■ **PROBLEM STATEMENT**
From the first line of the records below, transcribe each line exactly up to and including the one with "another mixing bowl."; pictures stay out.

(GIVEN ENTRIES)

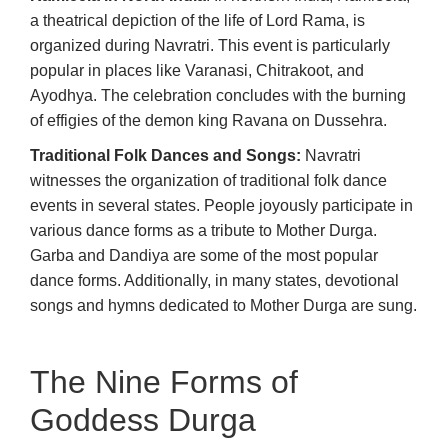
a theatrical depiction of the life of Lord Rama, is
organized during Navratri. This event is particularly
popular in places like Varanasi, Chitrakoot, and
Ayodhya. The celebration concludes with the burning
of effigies of the demon king Ravana on Dussehra.
Traditional Folk Dances and Songs:
Navratri
witnesses the organization of traditional folk dance
events in several states. People joyously participate in
various dance forms as a tribute to Mother Durga.
Garba and Dandiya are some of the most popular
dance forms. Additionally, in many states, devotional
songs and hymns dedicated to Mother Durga are sung.
The Nine Forms of
Goddess Durga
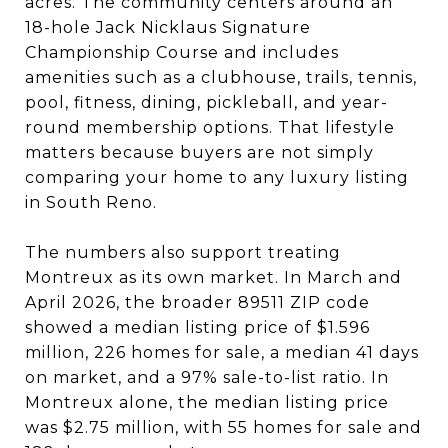
acres. The community centers around an
18-hole Jack Nicklaus Signature
Championship Course and includes
amenities such as a clubhouse, trails, tennis,
pool, fitness, dining, pickleball, and year-
round membership options. That lifestyle
matters because buyers are not simply
comparing your home to any luxury listing
in South Reno.
The numbers also support treating
Montreux as its own market. In March and
April 2026, the broader 89511 ZIP code
showed a median listing price of $1.596
million, 226 homes for sale, a median 41 days
on market, and a 97% sale-to-list ratio. In
Montreux alone, the median listing price
was $2.75 million, with 55 homes for sale and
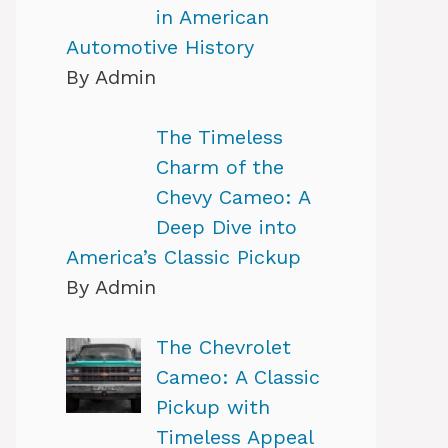
in American
Automotive History
By Admin
The Timeless
Charm of the
Chevy Cameo: A
Deep Dive into
America’s Classic Pickup
By Admin
The Chevrolet
Cameo: A Classic
Pickup with
Timeless Appeal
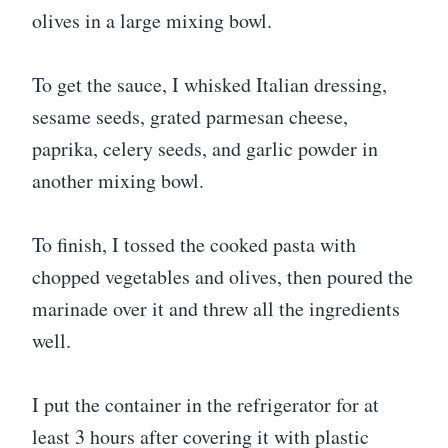
olives in a large mixing bowl.
To get the sauce, I whisked Italian dressing,
sesame seeds, grated parmesan cheese,
paprika, celery seeds, and garlic powder in
another mixing bowl.
To finish, I tossed the cooked pasta with
chopped vegetables and olives, then poured the
marinade over it and threw all the ingredients
well.
I put the container in the refrigerator for at
least 3 hours after covering it with plastic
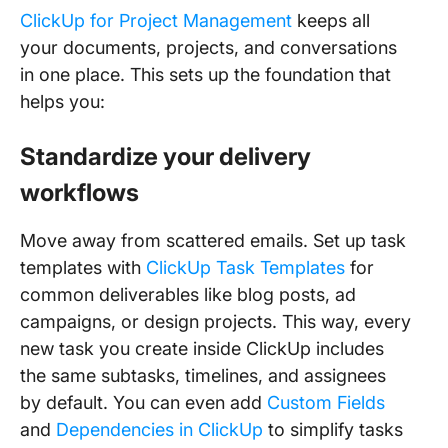
ClickUp for Project Management
keeps all
your documents, projects, and conversations
in one place. This sets up the foundation that
helps you:
Standardize your delivery
workflows
Move away from scattered emails. Set up task
templates with
ClickUp Task Templates
for
common deliverables like blog posts, ad
campaigns, or design projects. This way, every
new task you create inside ClickUp includes
the same subtasks, timelines, and assignees
by default. You can even add
Custom Fields
and
Dependencies in ClickUp
to simplify tasks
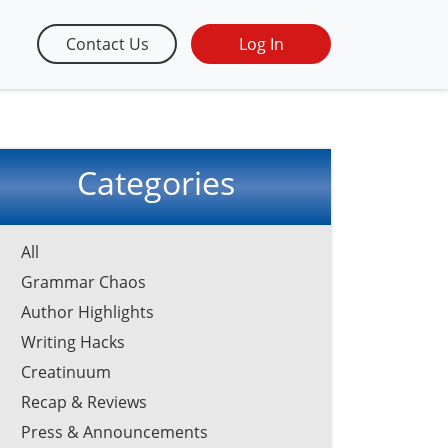
Contact Us
Log In
Categories
All
Grammar Chaos
Author Highlights
Writing Hacks
Creatinuum
Recap & Reviews
Press & Announcements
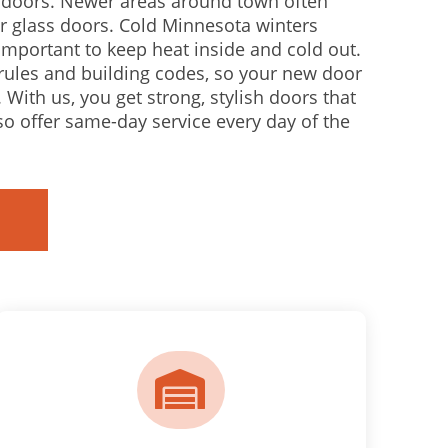
e doors. Newer areas around town often
r glass doors. Cold Minnesota winters
mportant to keep heat inside and cold out.
rules and building codes, so your new door
 With us, you get strong, stylish doors that
lso offer same-day service every day of the

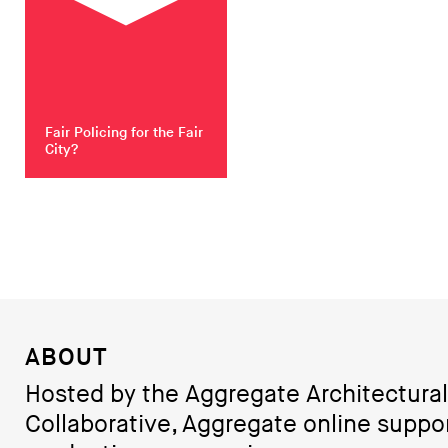
Fair Policing for the Fair
City?
ABOUT
Hosted by the Aggregate Architectural
Collaborative, Aggregate online suppo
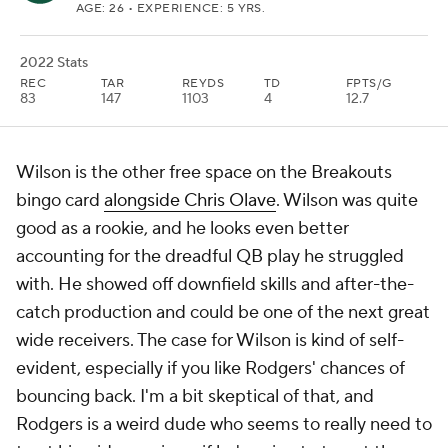
AGE: 26 • EXPERIENCE: 5 YRS.
2022 Stats
REC
TAR
REYDS
TD
FPTS/G
83
147
1103
4
12.7
Wilson is the other free space on the Breakouts
bingo card
alongside Chris Olave
. Wilson was quite
good as a rookie, and he looks even better
accounting for the dreadful QB play he struggled
with. He showed off downfield skills and after-the-
catch production and could be one of the next great
wide receivers. The case for Wilson is kind of self-
evident, especially if you like Rodgers' chances of
bouncing back. I'm a bit skeptical of that, and
Rodgers is a weird dude who seems to really need to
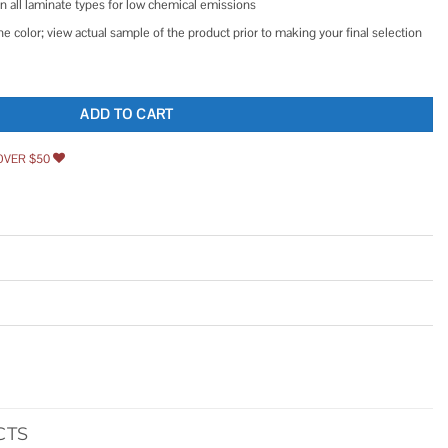
all laminate types for low chemical emissions
he color; view actual sample of the product prior to making your final selection
e Sheet Cotton quantity
ADD TO CART
OVER $50
CTS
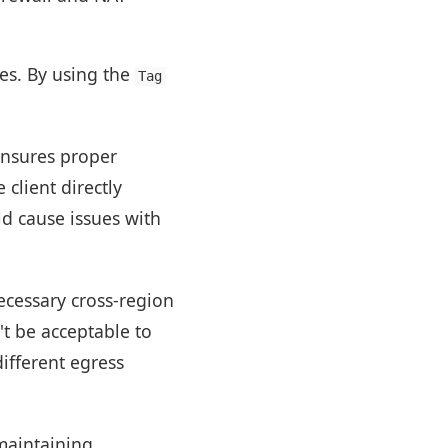
ses. By using the
Tag
nsures proper
client directly
ld cause issues with
ecessary cross-region
't be acceptable to
different egress
maintaining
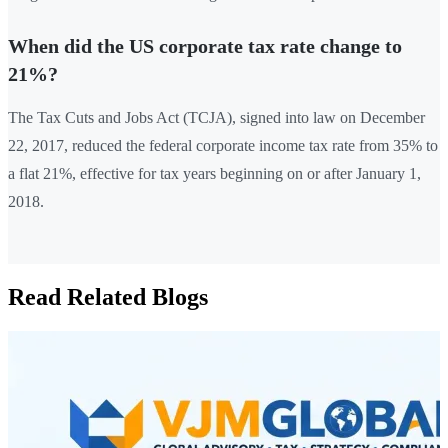
When did the US corporate tax rate change to
21%?
The Tax Cuts and Jobs Act (TCJA), signed into law on December
22, 2017, reduced the federal corporate income tax rate from 35% to
a flat 21%, effective for tax years beginning on or after January 1,
2018.
Read Related Blogs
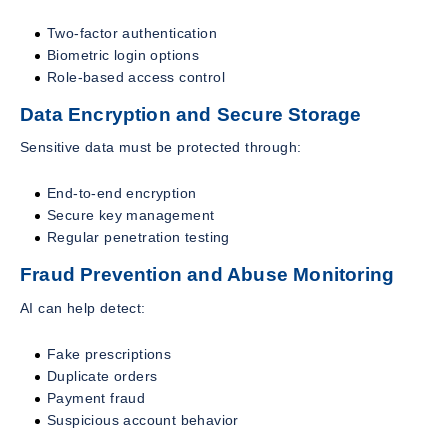
Two-factor authentication
Biometric login options
Role-based access control
Data Encryption and Secure Storage
Sensitive data must be protected through:
End-to-end encryption
Secure key management
Regular penetration testing
Fraud Prevention and Abuse Monitoring
AI can help detect:
Fake prescriptions
Duplicate orders
Payment fraud
Suspicious account behavior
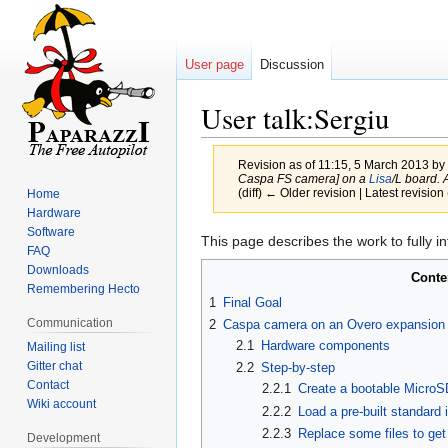
User page
Discussion
User talk:Sergiu
Revision as of 11:15, 5 March 2013 by
Caspa FS camera] on a
Lisa
/L board.
(diff) ← Older revision | Latest revision 
Home
Hardware
Software
Jump
Jump
This page describes the work to fully i
FAQ
to
to
Downloads
Conte
navigation
search
Remembering Hecto
1
Final Goal
Communication
2
Caspa camera on an Overo expansion
2.1
Hardware components
Mailing list
Gitter chat
2.2
Step-by-step
Contact
2.2.1
Create a bootable MicroS
Wiki account
2.2.2
Load a pre-built standard
2.2.3
Replace some files to ge
Development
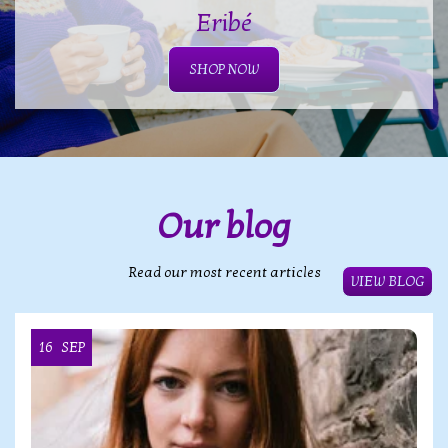
Eribé
SHOP NOW
Our blog
Read our most recent articles
VIEW BLOG
16
SEP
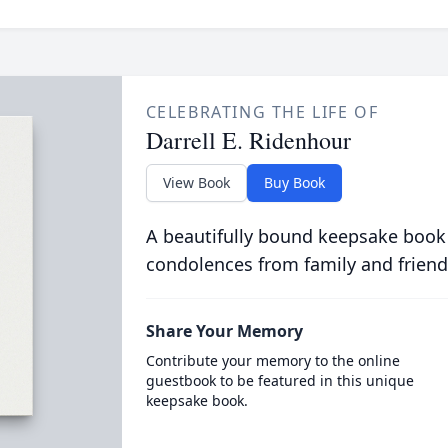
CELEBRATING THE LIFE OF
Darrell E. Ridenhour
View Book
Buy Book
A beautifully bound keepsake book
condolences from family and friend
Share Your Memory
Contribute your memory to the online
guestbook to be featured in this unique
keepsake book.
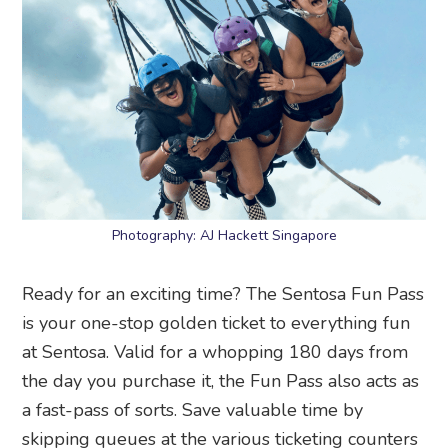
Photography: AJ Hackett Singapore
Ready for an exciting time? The Sentosa Fun Pass
is your one-stop golden ticket to everything fun
at Sentosa. Valid for a whopping 180 days from
the day you purchase it, the Fun Pass also acts as
a fast-pass of sorts. Save valuable time by
skipping queues at the various ticketing counters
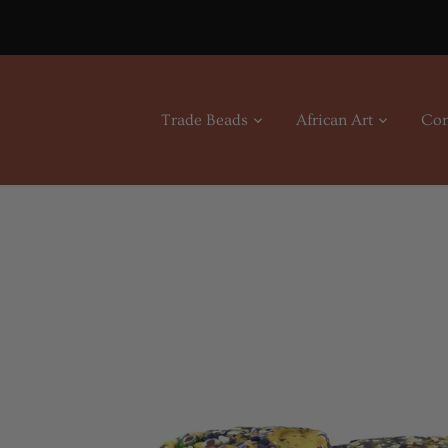
Skip
to
content
Trade Beads
African Art
Con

(End GIVEN ENTRIES)

■ **COMPLETED TASK**
a theatrical depiction of the life of Lord Rama, is
organized during Navratri. This event is particularly
popular in places like Varanasi, Chitrakoot, and
Ayodhya. The celebration concludes with the burning
of effigies of the demon king Ravana on Dussehra.
Traditional Folk Dances and Songs:
Navratri
witnesses the organization of traditional folk dance
events in several states. People joyously participate in
various dance forms as a tribute to Mother Durga.
Garba and Dandiya are some of the most popular
dance forms. Additionally, in many states, devotional
songs and hymns dedicated to Mother Durga are sung.
The Nine Forms of
Goddess Durga
acres. The community centers around an
18-hole Jack Nicklaus Signature
Championship Course and includes
amenities such as a clubhouse, trails, tennis,
pool, fitness, dining, pickleball, and year-
round membership options. That lifestyle
matters because buyers are not simply
comparing your home to any luxury listing
in South Reno.
The numbers also support treating
Montreux as its own market. In March and
April 2026, the broader 89511 ZIP code
showed a median listing price of $1.596
million, 226 homes for sale, a median 41 days
on market, and a 97% sale-to-list ratio. In
Montreux alone, the median listing price
was $2.75 million, with 55 homes for sale and
in American
Automotive History
By Admin
The Timeless
Charm of the
Chevy Cameo: A
Deep Dive into
America’s Classic Pickup
By Admin
The Chevrolet
Cameo: A Classic
Pickup with
Timeless Appeal
olives in a large mixing bowl.
To get the sauce, I whisked Italian dressing,
sesame seeds, grated parmesan cheese,
paprika, celery seeds, and garlic powder in
another mixing bowl.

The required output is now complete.